Le dossier a déjà subi 2 renvois

Entre-temps, les choses ont bougé. Le juge Magatte Diop a été dessaisi du dossier au profit de son collègue Malick Lamotte. Ce dernier a ainsi la lourde mission de sceller le sort de Khalifa Sall. A l’audience du 3 janvier dernier, un autre report a été décidé. Mais, des échanges houleux, il y en avait entre les différents protagonistes : la partie civile, la défense et le parquet. Le motif est la demande de renvoi formulée par les conseils du maire de Dakar et ses co-inculpés.

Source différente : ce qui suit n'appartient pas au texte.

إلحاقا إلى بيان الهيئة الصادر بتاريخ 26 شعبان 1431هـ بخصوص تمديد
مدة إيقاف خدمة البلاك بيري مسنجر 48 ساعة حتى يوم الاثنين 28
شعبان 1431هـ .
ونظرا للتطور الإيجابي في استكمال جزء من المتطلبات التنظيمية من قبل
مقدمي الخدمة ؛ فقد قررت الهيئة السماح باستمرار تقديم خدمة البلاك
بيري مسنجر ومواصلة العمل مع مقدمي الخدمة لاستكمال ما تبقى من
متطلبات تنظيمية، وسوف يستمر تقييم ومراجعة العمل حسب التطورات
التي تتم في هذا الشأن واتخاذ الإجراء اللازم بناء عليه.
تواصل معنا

Me François Sarr avait souligné que le dossier n’était pas en état d’être jugé. Et que les avocats n’ont, jusqu’à présent, pas reçu leur avis d’audience et les témoins leur citation à comparaître. ‘’Il y a une liste de 70 témoins et il y a d’autres qui, spontanément, ont décidé de témoigner au titre de bénéficiaires pour apporter des précisions sur l’usage des fonds politiques. Nous voulons citer aussi des membres du gouvernement dont les ministres des Finances et du Budget. Pour cela, il faut une autorisation par décret présidentiel. Or, la procédure d’examen de cette demande prend du temps’’, avait expliqué la robe noire.

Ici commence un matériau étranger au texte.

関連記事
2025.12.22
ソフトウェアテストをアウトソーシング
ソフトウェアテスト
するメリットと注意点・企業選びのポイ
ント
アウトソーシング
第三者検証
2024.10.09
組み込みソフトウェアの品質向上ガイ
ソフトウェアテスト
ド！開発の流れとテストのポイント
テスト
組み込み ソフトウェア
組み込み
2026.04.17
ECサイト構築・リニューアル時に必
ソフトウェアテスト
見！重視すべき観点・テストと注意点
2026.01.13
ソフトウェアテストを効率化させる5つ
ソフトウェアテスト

Suffisant pour l’avocat de l’Etat du Sénégal de s’opposer à cette requête. Me Papa Moussa Félix Sow d’argumenter : ‘’C’est un moyen d’user du dilatoire, car tous les confrères cités sont présents.  Mieux, si on suit la défense dans sa logique, chaque jour on présentera une liste de témoins. La stratégie de la défense, c’est de faire retarder la procédure pour gagner du temps.’’

Pour la partie civile, la défense veut que l’affaire traverse l’année judiciaire 2017-2018, car elle ‘’a peur de ce dossier béton’’. Elle est appuyée par le procureur de la République. ‘’Est-ce qu’il y a un Sénégalais qui ne sait pas que le procès se tient aujourd’hui ? Nous devons avoir du respect envers le peuple. Je vois un piège. Si vous l’acceptez, on vous demandera de citer un million de témoins’’, avait lancé Serigne Bassirou Guèye à l’endroit du président Lamotte.

Me Moustapha Ndoye de la défense de fulminer : ‘’Dire que nous voulons éterniser le procès, alors que notre client est en prison, c’est nous manquer de respect.’’  Très en verve, Me Ousseynou Fall d’ajouter : ‘’J’ai fait 35 ans de barre, mais c’est la première fois que je vois un procureur s’opposer avec véhémence à une demande de renvoi. Cet empressement est un peu suspect et j’ai honte devant vous, mais je suis à l’aise et prêt à défendre ce dossier.’’

Toutefois, le juge s’est voulu clair. ‘’Nous ne pouvons pas attendre quelqu’un qui n’est pas là pour démarrer le procès. Les avis ont été envoyés avec accusé de réception. Nous ferons tout pour que les conditions d’un procès équitable soient respectées. Nous n’accepterons pas d’autres demandes’’, a-t-il déclaré. Toutefois, Me François Sarr est sûr d’une chose : même si le dossier était en état, la loi permet 3 renvois. Quoi qu’il en soit, le dernier mot revient au président Malick Lamotte.